> **What you will do**:
Word for word, write the lines below out again, with no pictures.

(Collected data)

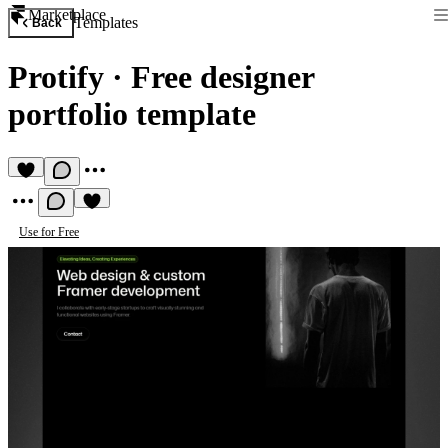
Marketplace
Templates
Back
Protify
·
Free designer
portfolio template
Use for Free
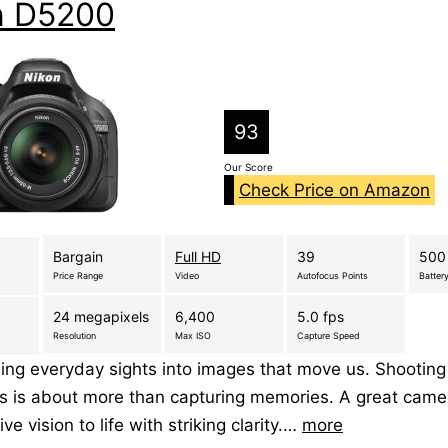
n D5200
93
Our Score
Check Price on Amazon
Bargain
Full HD
39
500
Price Range
Video
Autofocus Points
Battery
24 megapixels
6,400
5.0 fps
Resolution
Max ISO
Capture Speed
ing everyday sights into images that move us. Shooting
s is about more than capturing memories. A great came
ive vision to life with striking clarity.…
more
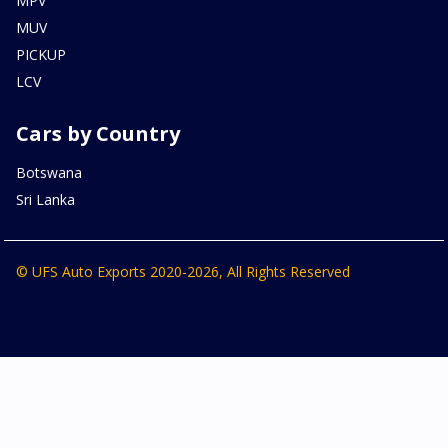
MPV
MUV
PICKUP
LCV
Cars by Country
Botswana
Sri Lanka
© UFS Auto Exports 2020-2026, All Rights Reserved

> **Solution**:
Marketplace
Templates
Back
Protify
·
Free designer
portfolio template
Use for Free
n D5200
93
Our Score
Check Price on Amazon
Bargain
Full HD
39
500
Price Range
Video
Autofocus Points
Battery
24 megapixels
6,400
5.0 fps
Resolution
Max ISO
Capture Speed
ing everyday sights into images that move us. Shooting
s is about more than capturing memories. A great came
ive vision to life with striking clarity.…
more
MPV
MUV
PICKUP
LCV
Cars by Country
Botswana
Sri Lanka
© UFS Auto Exports 2020-2026, All Rights Reserved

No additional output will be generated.